--- The problem ---
Below are the entries. Print only the lines starting at the one with "Google's ChromeO" and ending at the one with "Register now", exactly, with no pictures.

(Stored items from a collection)
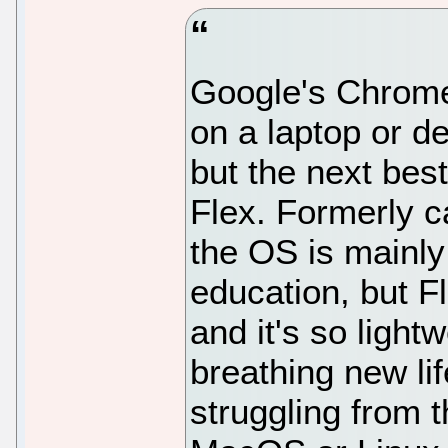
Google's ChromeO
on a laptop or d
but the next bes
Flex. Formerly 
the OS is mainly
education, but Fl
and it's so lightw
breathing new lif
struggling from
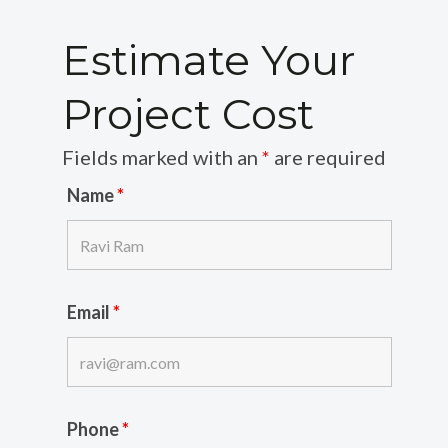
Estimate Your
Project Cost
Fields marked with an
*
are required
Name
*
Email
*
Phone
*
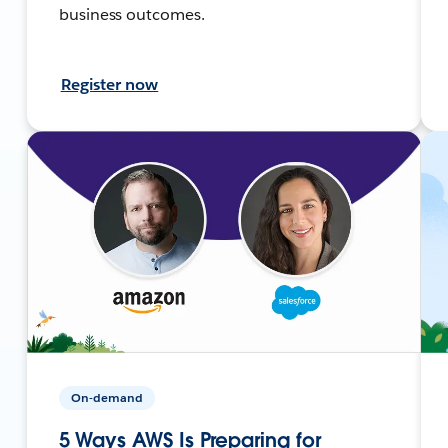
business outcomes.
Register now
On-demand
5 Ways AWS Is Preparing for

...

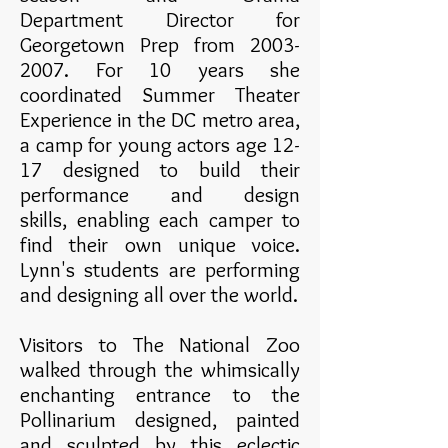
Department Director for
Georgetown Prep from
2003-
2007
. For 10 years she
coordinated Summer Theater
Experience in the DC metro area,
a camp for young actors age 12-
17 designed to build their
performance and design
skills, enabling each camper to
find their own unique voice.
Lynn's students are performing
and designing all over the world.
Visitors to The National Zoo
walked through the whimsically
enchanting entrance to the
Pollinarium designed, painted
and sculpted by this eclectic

* * *

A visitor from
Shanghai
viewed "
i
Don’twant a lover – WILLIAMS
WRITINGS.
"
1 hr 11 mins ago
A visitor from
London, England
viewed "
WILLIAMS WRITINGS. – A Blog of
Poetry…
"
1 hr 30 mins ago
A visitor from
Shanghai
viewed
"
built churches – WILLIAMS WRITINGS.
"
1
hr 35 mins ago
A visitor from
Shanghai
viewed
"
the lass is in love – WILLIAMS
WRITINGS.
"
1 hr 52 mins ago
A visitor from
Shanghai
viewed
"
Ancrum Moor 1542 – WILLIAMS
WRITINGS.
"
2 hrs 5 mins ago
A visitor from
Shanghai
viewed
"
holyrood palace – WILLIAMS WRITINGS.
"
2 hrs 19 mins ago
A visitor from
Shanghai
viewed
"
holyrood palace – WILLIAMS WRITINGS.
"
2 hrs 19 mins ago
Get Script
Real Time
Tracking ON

--- Written answer ---
Google's ChromeO
on a laptop or d
but the next bes
Flex. Formerly 
the OS is mainly
education, but Fl
and it's so lightw
breathing new lif
struggling from
Estimate Your
Project Cost
Fields marked with an
*
are required
Name
*
Email
*
Phone
*
business outcomes.
Register now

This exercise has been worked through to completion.